EXPERIMENTAL SECTION

Materials

All of the chemicals and solvents were purchased from Sigma-Aldrich (St. Louis, MO, USA) and TCI America company (Portland, OR, USA) unless indicated otherwise. Poly(9,9-dioctylfluorene) (PFO) (average MW 147 000, polydispersity 3.0) was purchased from ADS Dyes, Inc. (Quebec, Canada). BODIPY 520 dye, BODIPY 680 dye, and BODIPY 520-fluorene copolymer were synthesized according to our previously published protocols.1 Polystyrene grafted ethylene oxide functionalized with carboxyl groups (PS-PEGCOOH, main chain MW 8500, graft chain MW 1200, total chain MW 21 700, polydispersity 1.25) was purchased from Polymer Source Inc. (Quebec, Canada). Streptavidin was purchased from Invitrogen (Eugene, OR, USA). Quantum Dot 525 was purchased from Life Technologies Corporation of Thermo Fisher Scientific (Carlsbad, CA, USA). All chemicals were used as received without further purification. High purity Milli-Q water (18.2 MΩ·cm) was used throughout the experiments.
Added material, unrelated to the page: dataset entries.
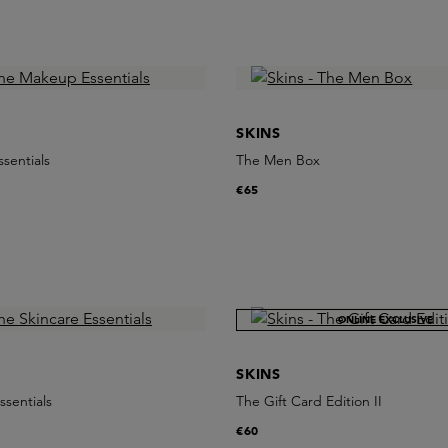
SKINS
sentials
The Men Box
€65
ONLINE EXCLUSIVE
SKINS
ssentials
The Gift Card Edition II
€60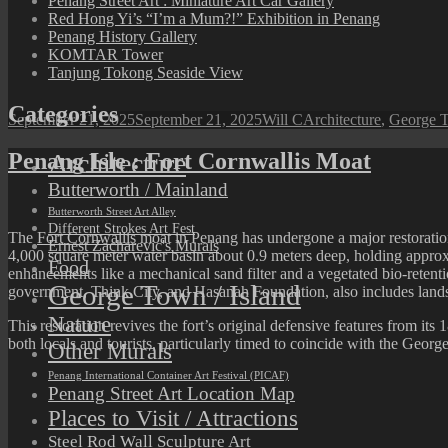
Penang Street Art : Miniature Art Car Gallery
Red Hong Yi’s “I’m a Mum?!” Exhibition in Penang
Penang History Gallery
KOMTAR Tower
Tanjung Tokong Seaside View
Categories
Posted
Author
Categories
September 21, 2025
September 21, 2025
Will C
Architecture
,
George T
on
Architecture
Penang Isle : Fort Cornwallis Moat
Butterworth / Mainland
Butterworth Street Art Alley
Different Strokes Art Fest
The
Fort Cornwallis
moat in Penang has undergone a major restoration 
Ernest Zacharevic's Murals
4,000 square meter water basin about 0.9 meters deep, holding approxim
Food
enhancements like a mechanical sand filter and a vegetated bio-reten
George Town / Island
government, Think City, and Hasanah Foundation, also includes landsca
Nature
This restoration revives the fort’s original defensive features from it
both locals and tourists, particularly timed to coincide with the G
Other Murals
Penang International Container Art Festival (PICAF)
Penang Street Art Location Map
Places to Visit / Attractions
Steel Rod Wall Sculpture Art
Synthesis of BODIPY 680-Fluorene Copolymer

In a glovebox under nitrogen atmosphere, a dry, 25 mL round-bottom flask with stir bar was charged with 248 mg (0.9 mmol) of bis(1,5-cyclooctadiene) nickel (0), 97 mg (0.9 mmol) of cyclooctadiene, and 140 mg (0.9 mmol) of by pyridine in 4.0 mL of a 1:1 mixture of toluene and DMF. A dark purple color developed. The solution was heated to 60 °C for 30 min. A dry, 20 mL glass vial was charged with 16.5 mg (0.02 mmol) of BODIPY monomer and 199.6 mg (0.38 mmol) of 9,9-dioctyl-2,7-dibromofluorene in 4.0 mL of a 1:1 mixture of toluene and DMF as reaction solution. The reaction solution was added dropwise into the flask containing the catalyst mixture mentioned above.
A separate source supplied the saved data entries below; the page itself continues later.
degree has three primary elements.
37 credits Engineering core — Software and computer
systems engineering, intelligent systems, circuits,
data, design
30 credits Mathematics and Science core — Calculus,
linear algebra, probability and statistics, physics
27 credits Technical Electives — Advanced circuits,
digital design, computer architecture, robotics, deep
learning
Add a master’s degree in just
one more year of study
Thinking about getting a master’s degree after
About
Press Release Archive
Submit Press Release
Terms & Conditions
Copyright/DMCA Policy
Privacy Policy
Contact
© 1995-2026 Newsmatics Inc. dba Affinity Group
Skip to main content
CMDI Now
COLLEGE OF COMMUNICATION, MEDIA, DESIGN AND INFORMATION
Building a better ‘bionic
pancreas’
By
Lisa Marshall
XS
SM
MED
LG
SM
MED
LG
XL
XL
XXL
The flask containing this solution was covered with foil to protect it from light. The reaction mixture was refluxed for 3 days. Then, 10 drops of bromobenzene was added to end-cap the polymer chain, and the reaction was stirred for an additional 12 h at 60 °C. The product was diluted with 50 mL of toluene and washed with 15 wt % of aqueous sodium thiosulfate solution (3 × 50 mL) followed by washing with DI water and drying over MgSO4 to remove the residual bromine from polymer. The polymer solution was rotary evaporated and dissolved in chloroform. After the polymer solution was filtered, the concentrated polymer solution in chloroform was poured into 100 mL of MeOH. The formed precipitate was filtered and dried in a vacuum oven overnight.

The polymer was obtained as dark green solid with a yield of 76.2% (122 mg). 1H NMR (500 MHz, CDCl3): δ 7.87–7.86 (m, 6 H), 7.72–7.70 (m, 5H), 7.46–7.35 (m, 2H), 7.20 (m, 2H), 7.07 (m, 2H), 2.32 (s, 4H), 2.15 (m, 4H), 1.60 (s, 4H), 1.23–1.16 (m, 40 H), 0.84 (m, 6H). Molecular weight information obtained by GPC: Mn, 31 279; Mw, 95 594; PDI, 3.06.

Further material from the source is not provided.